▶ **Instructions for the task**:
Without the pictures, write out every entry that follows exactly.

Stored entries

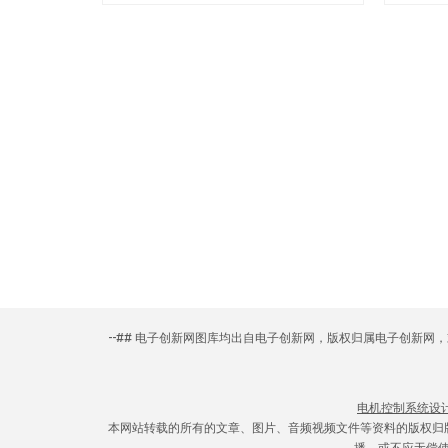
--## 电子创新网图库均出自电子创新网，版权归属电子创新
电机控制系统设
本网站转载的所有的文章、图片、音频视频文件等资料的版权归
播，或不应无偿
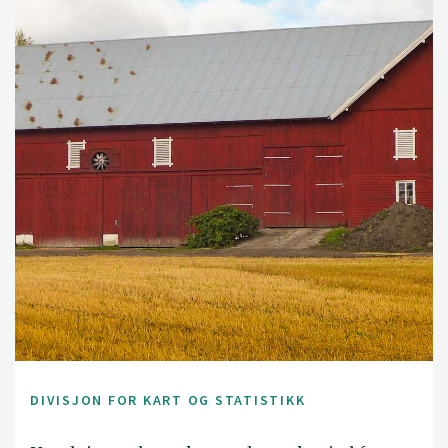
DIVISJON FOR KART OG STATISTIKK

▶ **Written answer**:
--## 电子创新网图库均出自电子创新网，版权归属电子创新
电机控制系统设
本网站转载的所有的文章、图片、音频视频文件等资料的版权归
播，或不应无偿
DIVISJON FOR KART OG STATISTIKK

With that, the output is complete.